▸ **SOURCE MATERIAL**:
───

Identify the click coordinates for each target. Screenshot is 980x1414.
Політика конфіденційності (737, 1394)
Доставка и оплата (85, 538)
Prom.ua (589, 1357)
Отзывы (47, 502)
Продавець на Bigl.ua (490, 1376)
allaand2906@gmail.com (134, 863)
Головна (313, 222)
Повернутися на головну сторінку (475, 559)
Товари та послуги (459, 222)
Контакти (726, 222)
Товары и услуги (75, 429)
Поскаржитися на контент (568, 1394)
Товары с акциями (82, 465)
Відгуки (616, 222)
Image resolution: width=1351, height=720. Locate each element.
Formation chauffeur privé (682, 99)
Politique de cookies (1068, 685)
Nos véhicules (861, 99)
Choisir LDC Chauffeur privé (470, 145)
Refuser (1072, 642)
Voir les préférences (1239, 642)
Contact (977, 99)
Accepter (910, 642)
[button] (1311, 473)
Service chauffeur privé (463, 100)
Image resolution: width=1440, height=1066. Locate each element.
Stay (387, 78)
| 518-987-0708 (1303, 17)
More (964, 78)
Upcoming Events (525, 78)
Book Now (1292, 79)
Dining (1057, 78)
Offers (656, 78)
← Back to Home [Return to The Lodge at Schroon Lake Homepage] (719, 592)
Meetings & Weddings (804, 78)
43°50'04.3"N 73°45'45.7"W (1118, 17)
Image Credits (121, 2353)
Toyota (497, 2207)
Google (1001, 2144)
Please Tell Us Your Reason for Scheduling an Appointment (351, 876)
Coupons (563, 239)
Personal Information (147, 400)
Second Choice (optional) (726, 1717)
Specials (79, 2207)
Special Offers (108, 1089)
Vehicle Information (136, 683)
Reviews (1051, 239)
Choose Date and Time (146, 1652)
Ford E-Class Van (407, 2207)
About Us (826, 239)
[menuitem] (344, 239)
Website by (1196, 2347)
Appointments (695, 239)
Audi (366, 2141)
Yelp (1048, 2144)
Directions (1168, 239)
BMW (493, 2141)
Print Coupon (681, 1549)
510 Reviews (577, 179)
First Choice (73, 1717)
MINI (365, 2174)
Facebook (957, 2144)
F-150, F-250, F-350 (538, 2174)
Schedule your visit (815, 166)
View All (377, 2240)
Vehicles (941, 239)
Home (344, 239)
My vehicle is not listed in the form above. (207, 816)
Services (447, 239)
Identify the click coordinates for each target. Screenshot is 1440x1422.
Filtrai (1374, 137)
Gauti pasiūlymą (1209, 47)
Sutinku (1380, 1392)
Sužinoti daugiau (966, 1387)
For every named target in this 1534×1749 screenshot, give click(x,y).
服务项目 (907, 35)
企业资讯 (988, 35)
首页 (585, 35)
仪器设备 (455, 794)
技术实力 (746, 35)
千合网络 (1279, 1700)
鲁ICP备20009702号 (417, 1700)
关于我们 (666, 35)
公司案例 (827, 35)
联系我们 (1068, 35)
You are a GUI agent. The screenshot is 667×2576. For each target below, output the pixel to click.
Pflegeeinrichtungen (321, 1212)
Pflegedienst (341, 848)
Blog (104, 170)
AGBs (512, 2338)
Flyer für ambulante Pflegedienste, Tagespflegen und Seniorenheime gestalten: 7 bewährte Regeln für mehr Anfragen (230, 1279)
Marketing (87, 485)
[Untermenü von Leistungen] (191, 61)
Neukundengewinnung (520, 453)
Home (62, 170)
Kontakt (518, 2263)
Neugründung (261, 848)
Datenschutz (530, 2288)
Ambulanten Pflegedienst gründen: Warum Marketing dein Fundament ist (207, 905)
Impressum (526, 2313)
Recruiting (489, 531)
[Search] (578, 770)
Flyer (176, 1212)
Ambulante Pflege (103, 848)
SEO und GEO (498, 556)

───

▸ **EXERCISE PROMPT**: Copy each record from above exactly, and include every line.

▸ **ANSWER AREA**:
Identify the click coordinates for each target. Screenshot is 980x1414.
Політика конфіденційності (737, 1394)
Доставка и оплата (85, 538)
Prom.ua (589, 1357)
Отзывы (47, 502)
Продавець на Bigl.ua (490, 1376)
allaand2906@gmail.com (134, 863)
Головна (313, 222)
Повернутися на головну сторінку (475, 559)
Товари та послуги (459, 222)
Контакти (726, 222)
Товары и услуги (75, 429)
Поскаржитися на контент (568, 1394)
Товары с акциями (82, 465)
Відгуки (616, 222)
Image resolution: width=1351, height=720. Locate each element.
Formation chauffeur privé (682, 99)
Politique de cookies (1068, 685)
Nos véhicules (861, 99)
Choisir LDC Chauffeur privé (470, 145)
Refuser (1072, 642)
Voir les préférences (1239, 642)
Contact (977, 99)
Accepter (910, 642)
[button] (1311, 473)
Service chauffeur privé (463, 100)
Image resolution: width=1440, height=1066. Locate each element.
Stay (387, 78)
| 518-987-0708 (1303, 17)
More (964, 78)
Upcoming Events (525, 78)
Book Now (1292, 79)
Dining (1057, 78)
Offers (656, 78)
← Back to Home [Return to The Lodge at Schroon Lake Homepage] (719, 592)
Meetings & Weddings (804, 78)
43°50'04.3"N 73°45'45.7"W (1118, 17)
Image Credits (121, 2353)
Toyota (497, 2207)
Google (1001, 2144)
Please Tell Us Your Reason for Scheduling an Appointment (351, 876)
Coupons (563, 239)
Personal Information (147, 400)
Second Choice (optional) (726, 1717)
Specials (79, 2207)
Special Offers (108, 1089)
Vehicle Information (136, 683)
Reviews (1051, 239)
Choose Date and Time (146, 1652)
Ford E-Class Van (407, 2207)
About Us (826, 239)
[menuitem] (344, 239)
Website by (1196, 2347)
Appointments (695, 239)
Audi (366, 2141)
Yelp (1048, 2144)
Directions (1168, 239)
BMW (493, 2141)
Print Coupon (681, 1549)
510 Reviews (577, 179)
First Choice (73, 1717)
MINI (365, 2174)
Facebook (957, 2144)
F-150, F-250, F-350 (538, 2174)
Schedule your visit (815, 166)
View All (377, 2240)
Vehicles (941, 239)
Home (344, 239)
My vehicle is not listed in the form above. (207, 816)
Services (447, 239)
Identify the click coordinates for each target. Screenshot is 1440x1422.
Filtrai (1374, 137)
Gauti pasiūlymą (1209, 47)
Sutinku (1380, 1392)
Sužinoti daugiau (966, 1387)
For every named target in this 1534×1749 screenshot, give click(x,y).
服务项目 (907, 35)
企业资讯 (988, 35)
首页 (585, 35)
仪器设备 (455, 794)
技术实力 (746, 35)
千合网络 (1279, 1700)
鲁ICP备20009702号 (417, 1700)
关于我们 (666, 35)
公司案例 (827, 35)
联系我们 (1068, 35)
You are a GUI agent. The screenshot is 667×2576. For each target below, output the pixel to click.
Pflegeeinrichtungen (321, 1212)
Pflegedienst (341, 848)
Blog (104, 170)
AGBs (512, 2338)
Flyer für ambulante Pflegedienste, Tagespflegen und Seniorenheime gestalten: 7 bewährte Regeln für mehr Anfragen (230, 1279)
Marketing (87, 485)
[Untermenü von Leistungen] (191, 61)
Neukundengewinnung (520, 453)
Home (62, 170)
Kontakt (518, 2263)
Neugründung (261, 848)
Datenschutz (530, 2288)
Ambulanten Pflegedienst gründen: Warum Marketing dein Fundament ist (207, 905)
Impressum (526, 2313)
Recruiting (489, 531)
[Search] (578, 770)
Flyer (176, 1212)
Ambulante Pflege (103, 848)
SEO und GEO (498, 556)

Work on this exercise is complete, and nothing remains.